Неторопливо мы все пошли вверх по скале, к пещере, возле которой ещё догорал наш костёр. Глафира достала консервы и, пока мы все рассаживались, начала было их открывать, но один из матросов вскочил, молча взял банку и очень быстро открыл её большим карманным ножом. Фрма нарезал хлеб и дал каждому из гостей по большому куску. Вынули ножи второй матрос и капитан. Неторопливо, солидно начали они есть, насаживая на кончики ножей куски консервированного мяса. Мне кажется, что они были сыты, угощение носило скорее характер официального обряда. Вот, мол, мы, советские граждане, принимаем на советской земле вас, норвежских моряков. Вот, мол, мы, норвежские моряки, с удовольствием принимаем ваше радушное угощение. Я слышал и читал иногда о дипломатических приемах. И вот, хотя и на голом черном граните, хотя без сервизов и без лакеев, но я увидел собственными глазами настоящий дипломатический прием.

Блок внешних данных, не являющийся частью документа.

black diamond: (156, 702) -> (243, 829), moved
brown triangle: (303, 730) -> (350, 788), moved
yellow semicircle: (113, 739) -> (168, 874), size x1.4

– Удачный был промысел? – спросил Фома Тимофеевич.

– Благодарю вас, – кивнул головой капитан Генрих Нильсен, – трески промыслили хорошо. Этот год треска на яруса много берет. Другая беда. В Вардэ стоит низкая цена на рыбу. А как у вас цены в этом году?

– У нас, – сказал Фома Тимофеевич, – цена всегда одинаковая.

– О да, да, – кивнул головой Нильсен, – слышал, слышал. Это очень хорошо для промышленников.

– Вы, господин капитан, – сказал Фома Тимофеевич, – говорите, до революции имели промысел на мурманском берегу?

– Имел маленький промысел, – подтвердил Нильсен.

– «Курт Нильсен и сын»? – спросил Фома Тимофеевич. – Посолзавод в Иоканге, парусные боты и продажа наживки?

– Верно, – сказал Нильсен. – Только я сын, Генрих Нильсен. Мой отец, Курт Нильсен, глава фирмы, умер. Откуда вы знаете нас, господин капитан?

– Я работал у вас матросом, господин капитан, – сказал Коновалов.

– Приятно встретиться со старым товарищем. – Нильсен протянул руку, и капитаны обменялись торжественным рукопожатьем.

– Как же так? – спросил Фома Тимофеевич. – Вы, господин Нильсен, сами ходите капитаном?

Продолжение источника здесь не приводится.